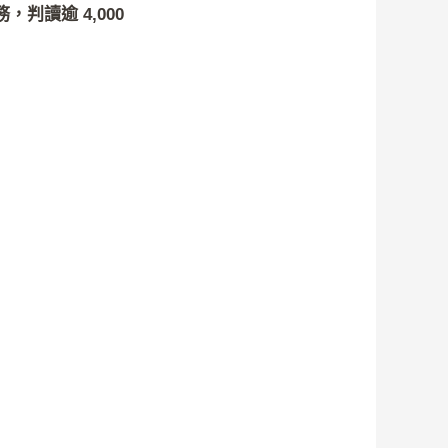
判讀逾 4,000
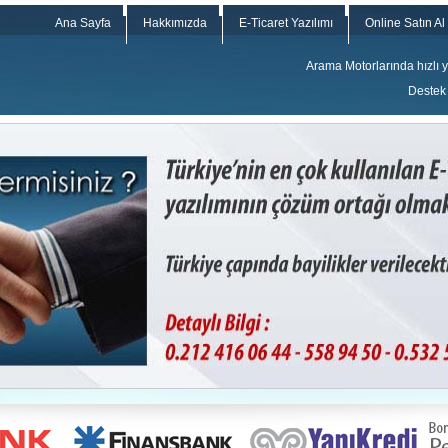
Ana Sayfa
Hakkımızda
E-Ticaret Yazılımı
Online Satın Al
Arama Motorlarında hızlı yü
Destek 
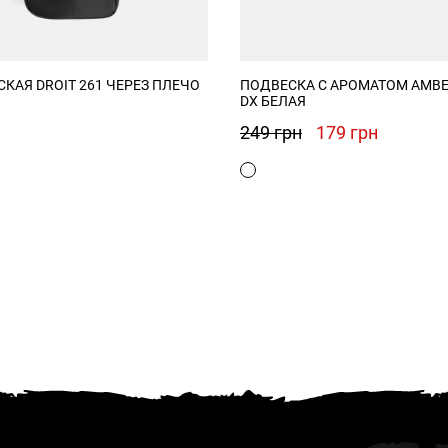
КАЯ DROIT 261 ЧЕРЕЗ ПЛЕЧО
ПОДВЕСКА С АРОМАТОМ AMBE
DX БЕЛАЯ
Первоначальна
Текуща
249
грн
179
грн
цена
цена:
составляла
179 грн.
249 грн.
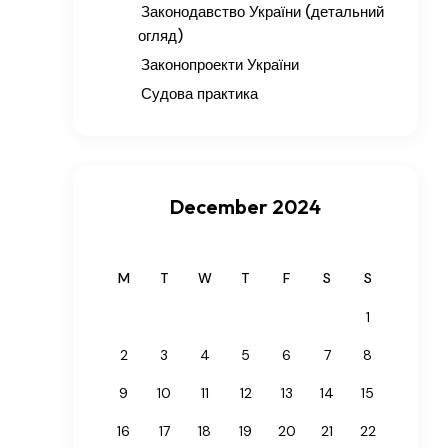
Законодавство України (детальний
огляд)
Законопроекти України
Судова практика
December 2024
M
T
W
T
F
S
S
1
2
3
4
5
6
7
8
9
10
11
12
13
14
15
16
17
18
19
20
21
22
——————
— THE PROBLEM —
When repeating the material above, keep every line exact and drop all pictures.

— SOLUTION TO THIS PROBLEM —
判讀逾 4,000
Ana Sayfa
Hakkımızda
E-Ticaret Yazılımı
Online Satın Al
Arama Motorlarında hızlı yü
Destek 
КАЯ DROIT 261 ЧЕРЕЗ ПЛЕЧО
ПОДВЕСКА С АРОМАТОМ AMBE
DX БЕЛАЯ
Первоначальна
Текуща
249
грн
179
грн
цена
цена:
составляла
179 грн.
249 грн.
Законодавство України (детальний
огляд)
Законопроекти України
Судова практика
December 2024
M
T
W
T
F
S
S
1
2
3
4
5
6
7
8
9
10
11
12
13
14
15
16
17
18
19
20
21
22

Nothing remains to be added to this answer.